We have 193 miles to go, so should arrive somewhere around lunchtime tomorrow. As we close in on the island we expect to start seeing a few other boats because we know several left different parts of the Caribbean at a similar time to us. Other than that, time will tell what will emerge to amuse us over the next 24 hours.

BVI to Bermuda – Halfway

Tuesday was a grey overcast day with rain! There was very little wind, so we motored for much of the day and progress has been a little slow. The seas have been flat so it has been very comfortable but with no sunshine it has been somewhat cooler than we have got accustomed to in the Caribbean.

We have two sets of navigation lights (a set comprises green on the right hand side, red on the left and white at the back). A set at the top of the mast, that we use when sailing and a set at deck level. Being higher up, the ones at the masthead are visible from further away so are the ones we use most of the time, however when motoring the regulations state that we must use the deck level lights in conjunction with a white ‘steaming light’ part way up the mast. It is important for other boats to know whether we are sailing or motoring because the anti-collision rules are different.

Last night we switched to our motoring configuration but noticed shortly afterwards that neither the red or green deck level lights were working. Rather strange since they had been fine when we last used them a few weeks ago. We waited most of the day for a dry spell to investigate the problem but it became obvious it was going to be dark before it got dry! Bizarrely the problem was the same for both lights – corrosion on a hidden wiring joint inside the pulpit (a stainless steel frame at the front of the boat that supports the guard wires that run around the boat to help stop us falling off as we move around). In the drizzle we effected temporary repairs to both wires – permanent solutions will have to wait until a dry day, but at least the lights are working again.

Dinner was a lovely chilli con carne with garlic bread and was followed by watching Oceans 11 in the cockpit to pass the time before we settled into night watches.

The rain has now stopped and the clouds are thinning so we can just make out the moon and a few stars through the haze. Maybe tomorrow will be a return to the sunshine we have got used to and if we are lucky we may get some wind. We found three dead flying fish on deck today and have seen three boats in the distance. We are now over halfway with 391 miles to go.

Derek & Lesley x

BVI to Bermuda – Day 2

Overnight the wind dropped as predicted. In the first 12 hours we covered just under 100 miles – a good distance for us but with the lighter winds for the next 12 hours our 24 hour run was about 185. The wind also freed so out came the Parasailor – our sail of choice for the Atlantic and once again it did us proud gaining us substantial speed and having the added benefit of stabilising the boat considerably.

We had tried to download the Spanish grand prix on catchup before we left but failed, so settled for an episode of Top Gear instead for our evening’s entertainment.

The forecast is for even lighter winds tonight and tomorrow so we are expecting the engine to come on shortly.
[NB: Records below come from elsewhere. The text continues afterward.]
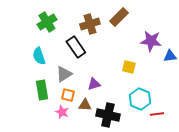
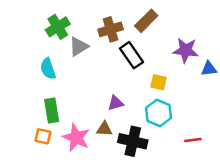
black rectangle: (76, 47) -> (131, 55), moved
gray triangle: (64, 74) -> (79, 47), moved
orange square: (68, 95) -> (43, 136), moved
cyan hexagon: (140, 99) -> (159, 113), moved
pink star: (62, 112) -> (76, 138), size x1.6

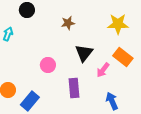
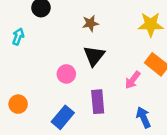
black triangle: (84, 53) -> (94, 56), moved
blue rectangle: (30, 101) -> (63, 117), moved

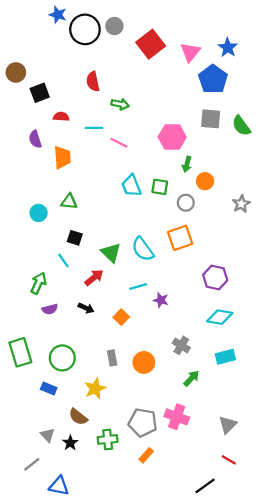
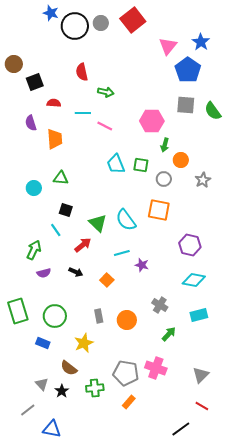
red square: (151, 44) -> (133, 20), moved
gray star: (241, 204) -> (203, 180), moved
orange square: (180, 238) -> (159, 210), turned 30

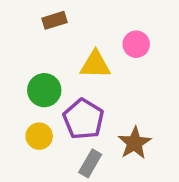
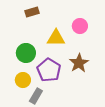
brown star: (134, 143) -> (79, 63), moved
gray rectangle: (90, 163) -> (36, 96), moved

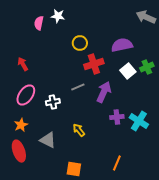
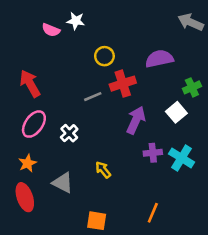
pink semicircle: (39, 23) -> (51, 30), turned -80
red arrow: (23, 64) -> (30, 84), size x1.5
white square: (128, 71) -> (176, 112), moved
gray line: (78, 87) -> (93, 97), moved
white cross: (53, 102) -> (69, 133), turned -32

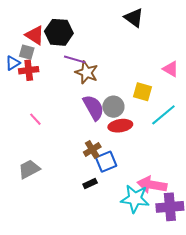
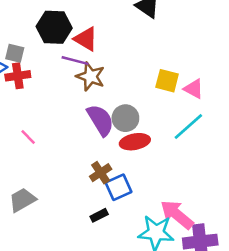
red triangle: (35, 35) -> (86, 39), moved
pink triangle: (171, 69) -> (194, 89), moved
yellow square: (143, 92) -> (167, 81), moved
pink arrow: (152, 185) -> (177, 215), turned 32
Distance to Bermuda is currently 578 miles.

Derek & Lesley.

BVI to Bermuda – Cracking first day

After a relaxed morning, we left Anegada at 11 am, rounded the western end of the island and started heading north for Bermuda. Its been fantastic sailing, in 14-16 knots of easterly wind. The sun shone all day and the boat was loving the conditions, romping along at over 8 knots. At 21.30 we have 733 miles to go, we have had roast pork fillet with roasted vegetables for dinner and are now settling into the night watches. All is well onboard.

Love to everyone, Derek & Lesley x

Dominica

We spent a few fantastic days in Dominica with Dave and MC from yacht La Contenta.
Dominica was named by Christopher Columbus in 1493 as he discovered it on a Sunday, and it is the Latin for Sunday. The Carib meaning for it is ‘tall and beautiful’ and it certainly is. It still has seven potentially active volcanoes.
Our taxi driver who took us on a tour of the northern half of the island described it as the ‘fruit basket of the Caribbean’, they seem to grow everything including Cloves, Nutmeg , Mango, Papaya, Coconut, Cocoa,  Yams, Avocado and Grapefruit.
There are nine active volcanoes and hot springs emitting sulphurous clouds. There is supposed to be good whale spotting off the island but they were elusive when we were there.
Portsmouth in Prince Rupert Bay is the second largest town on the island.
Quirky buildings addorn the backstreets
The boat boys have set up a co-operative called PAYS (Portsmouth Association of Yacht Services), the current president is Jeffery call sign Seabird on Ch16, which caters for visiting yachts.  They do security sweeps at night, island and river tours including the Indian River, which was the location for the river scenes in Pirates of the Caribbean 2. They also run various events and their Sunday evening BBQ and music, tickets can be purchased from PAYS, was a fantastic evening with plenty of rum punch!
We took an early morning tour up the Indian River where river crabs, flowering hibiscus,  elaborate tree roots and herons accompany the row up the river to the river bar.
The charming Indian River
We even spotted an iguana basking in the early morning sun in the tree tops.
Spot the iguana
We were back in time for the Saturday morning market. A few stalls line the fish dock most days but come Saturday morning the place is busy, with stalls and trucks selling Coconuts and Plantain, street food stalls, and the music blasting from speakers. A great atmosphere even if purchases had to be conducted with sign language.
Street vendors outside the market selling sugar cane , coconut water and Sorrel, (in the plastic bag).
Our pre-cooked breadfruit being prepared by the vendor

We took all of our purchases from the market and attempted to cook a flavours of the Caribbean meal together. Breadfruit, plantain chips, mashed yams, christophine with coconut breaded chicke, yum.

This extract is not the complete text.